Network Security, Authentication, and Data Protection on AWS

Published: Sunday, Jan 27, 2019 | 12 minute read | Using 2385 words

Tags:

Previous: Pipeline Resiliency and Cost Optimization

Book Info

AWS Certified Data Engineer Associate Study Guide

Authors: Sakti Mishra, Dylan Qu, Anusha Challa

Publisher: O'Reilly Media

ISBN: 978-1-098-17007-3

Chapter 7 covers data security and governance. You can build the most elegant data pipeline in the world, but if security is an afterthought, you’re one misconfigured S3 bucket away from a headline nobody wants.

Splitting this chapter into two posts. This first part covers network security, authentication, encryption, and access control. Second part covers data governance.

Network Security

VPC Basics

Amazon VPC (Virtual Private Cloud) is a logical network boundary. Your own private data center inside AWS. Every AWS account comes with a default VPC per region, but for production workloads you should create your own.

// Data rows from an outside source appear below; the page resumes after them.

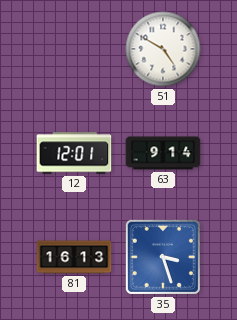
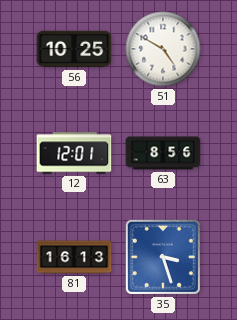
56: none -> 10:25
63: 9:14 -> 8:56
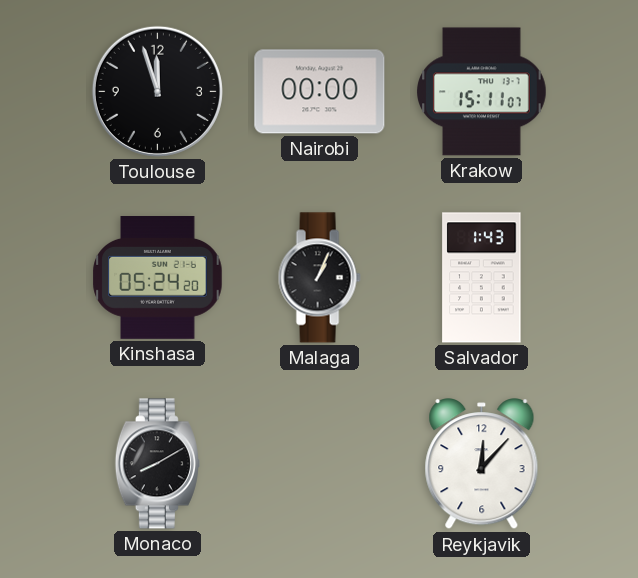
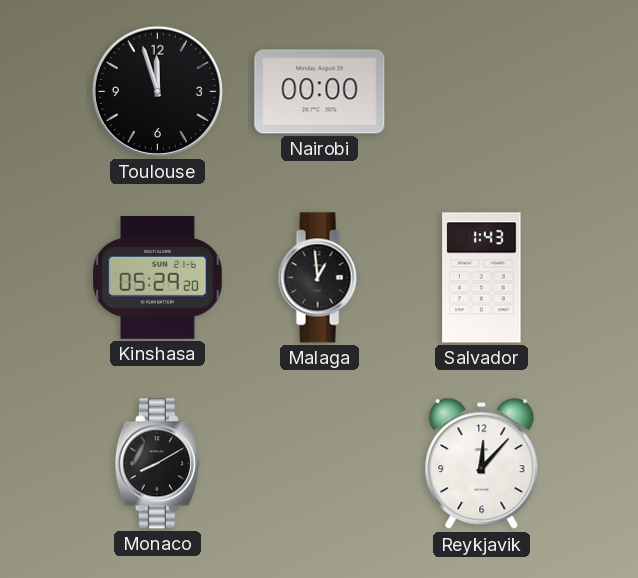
Krakow: 15:11 -> none
Kinshasa: 05:24 -> 05:29
Malaga: 1:04 -> 12:59
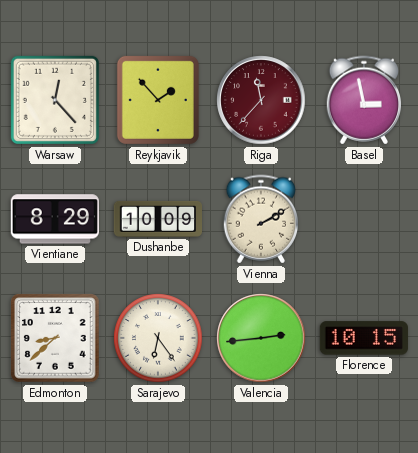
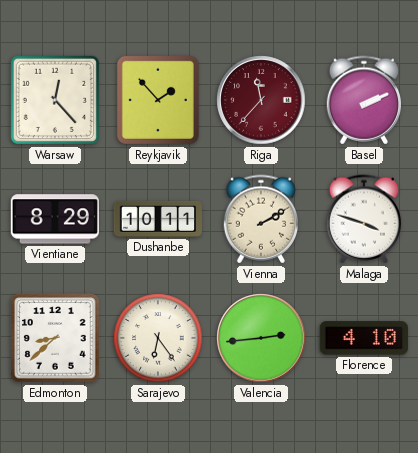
Basel: 2:58 -> 2:11
Dushanbe: 10:09 -> 10:11
Malaga: none -> 3:48
Florence: 10:15 -> 4:10
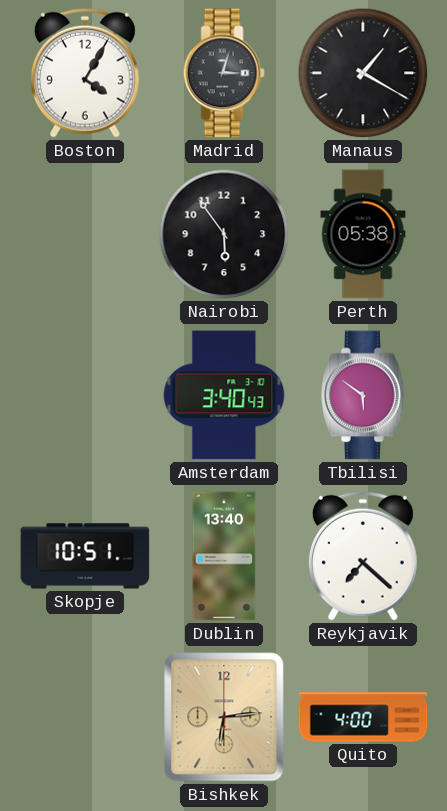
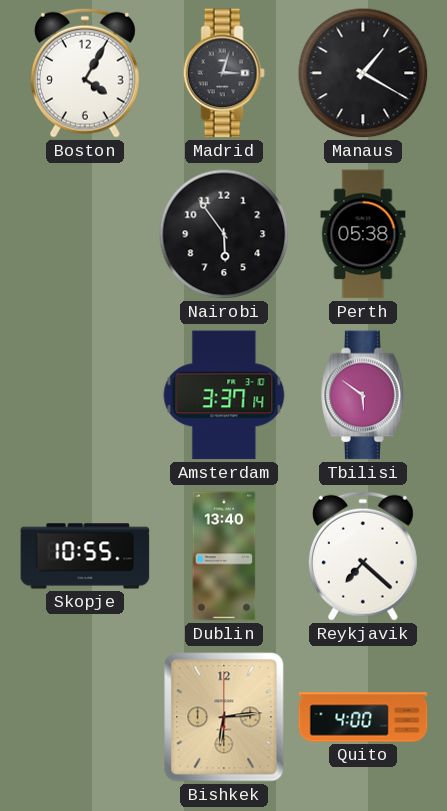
Amsterdam: 3:40 -> 3:37
Skopje: 10:51 -> 10:55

A VPC contains subnets, one per Availability Zone. Subnets can be public or private, controlled by internet gateway routing. Classic example: web servers in a public subnet, database in a private subnet. Users hit the web servers, web servers talk to the database. Database never touches the internet. Simple and correct.

Security Groups

Security groups are virtual firewalls at the instance level. They control inbound and outbound traffic to your resources. In the web/database example, configure the database security group to accept connections only from the web server security group. Nothing else gets in.

Best practices worth remembering:

Never use 0.0.0.0/0 for inbound rules. Opens your resource to the entire internet. Always specify exact IPs or reference another security group. For outbound, 0.0.0.0/0 is sometimes acceptable, like when your instance needs to pull code from GitHub or call third-party APIs.

Group related security groups. Ten Lambda functions all accessing one RDS database? Don’t create ten separate security groups. Group them. One or two security groups for related functions. Less to manage, fewer mistakes.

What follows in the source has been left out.